There’s also George and Mary Boole, a married couple, both of whom were self taught mathematicians. George ended up actually becoming the first math professor of Queen’s College, Cork, in Ireland, again despite being self taught, and Mary wanted to change math education by making it more accessible in her writings (like The Philosophy and Fun of Algebra, Lectures on the Logic of Arithmetic, Logic Taught by Love, among others).

There are many others like them, but the point stays the same. 

Now, take some people who don’t formally contribute to the field. Math YouTubers (like me haha) or independent bloggers who explain abstract algebra, topology, or cryptography with incredible clarity, sometimes, and dare I say often times, they do it better than a university lecture. They’re doing the hard work of understanding and communicating complex ideas, and in doing so, they’re actively participating in the mathematical community.
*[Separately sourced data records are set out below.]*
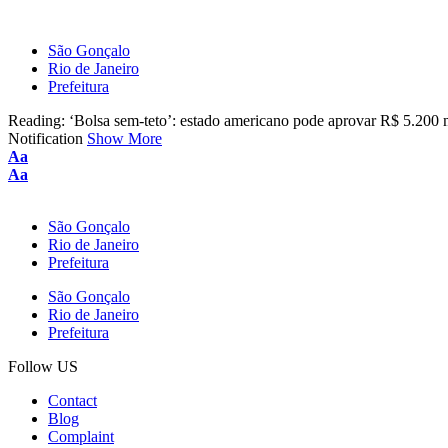
São Gonçalo
Rio de Janeiro
Prefeitura
Reading:
‘Bolsa sem-teto’: estado americano pode aprovar R$ 5.200 
Notification
Show More
Font
Aa
Resizer
Font
Aa
Resizer
São Gonçalo
Rio de Janeiro
Prefeitura
São Gonçalo
Rio de Janeiro
Prefeitura
Follow US
Contact
Blog
Complaint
And then there are the modern examples, the amateur mathematicians on the internet, the kind of people who spend hours on math.stackexchange or Reddit’s r/math, writing up full proofs, finding typos in published work, or solving problems for fun. Some of these users have no formal degree. Others have degrees in entirely different fields. But their posts are often so precise, so rigorous, so insightful, that they could pass for something like graduate-level lecture notes. If someone dedicates their evenings to solving abstract problems and sharing their reasoning with the world, how is that person not a mathematician?
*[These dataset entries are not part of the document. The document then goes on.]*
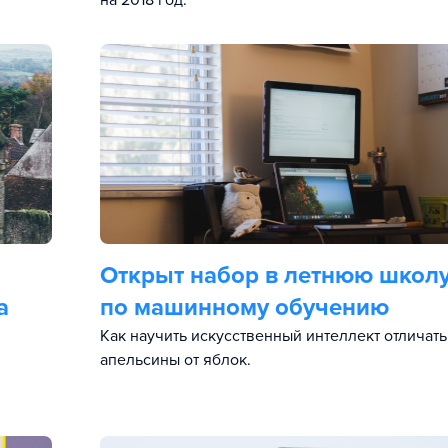
на 2018 год.
Открыт набор в летнюю школ
а
по машинному обучению
Как научить искусственный интеллект отличать
апельсины от яблок.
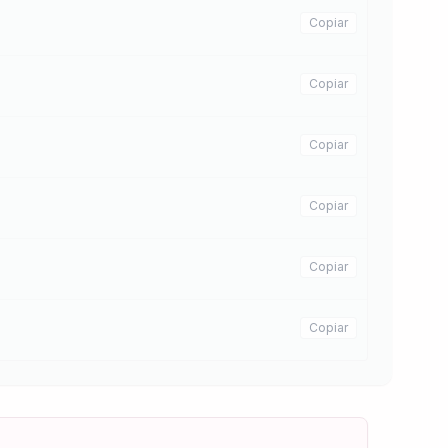
Copiar
Copiar
Copiar
Copiar
Copiar
Copiar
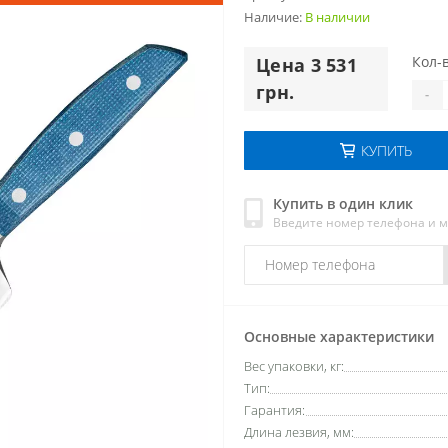
Наличие:
В наличии
Кол-в
Цена 3 531
грн.
-
КУПИТЬ
Купить в один клик
Введите номер телефона и 
Основные характеристики
Вес упаковки, кг:
Тип:
Гарантия:
Длина лезвия, мм:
These are people who might never publish papers, never go viral, never speak at a conference. But they return to math day after day, not for recognition, but because there’s an itch in their brain they just want to scratch. They are, in every meaningful sense, doing math. And if doing math is what makes someone a mathematician, how can we possibly exclude them?

So I’ll ask you: are you a mathematician? And do you think defines a mathematician? Let us know what you guys think.